The horse, Gringolet, tossed his head once. "He's my brother. My half-brother. Four years older than I. We had the same mother." Gringolet looked toward the end of the stable suddenly, toward the pouring rain, his ears up and eyes bright and distant. Just as suddenly, he looked back at Marie. "I would have traded places with him just now, Animalexus. I would have done, and not for any noble reason, either. I would have taken his place because I could see your devotion to each other, and I have never in my life been loved the way you love him."

Marie had nothing to say to that. Gringolet's words consoled her, and saddened her, all at once. She took a step away from the charmed walls of the stall, and as she did so she recognized the horse next to her, a fine-boned black mare. It was Terpsichore, Draco's Thoroughbred. "Miss Llewellur," she greeted, in her soft voice.

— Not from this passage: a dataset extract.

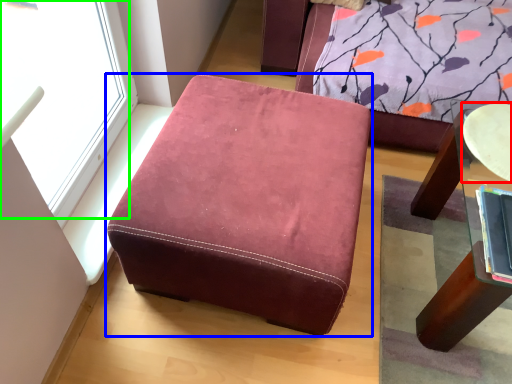 Question: Considering the real-world distances, which object is farthest from round table (highlighted by a red box)? furniture (highlighted by a blue box) or window (highlighted by a green box)?

Choices:
 (A) furniture
 (B) window

Answer: (B)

"Hello, Terpsichore." Marie let her eyes drift around the stable, over each of the other faces behind the stall bars.

"Miss Llewellur." Terpsichore's voice again, almost a whisper.

Marie turned.

Solemnly, silently, the mare lifted a carrot with her teeth from her feeder and pushed it through the iron bars separating their stalls.

Author's Notes: My sincere apologies for not updating sooner. As my regular readers know, I have been busy caring for my sick horse. Just before Christmas, my beautiful nine-year-old gelding, Reuben, lost his year-long battle with a rare autoimmune disease. Godspeed, my boy. I could not have asked for a better friend than you. Would that we had been given more time together, but I am so grateful for what we did have.

Thanks to my readers for your loyalty through my infrequent updates. The story won't die, I promise!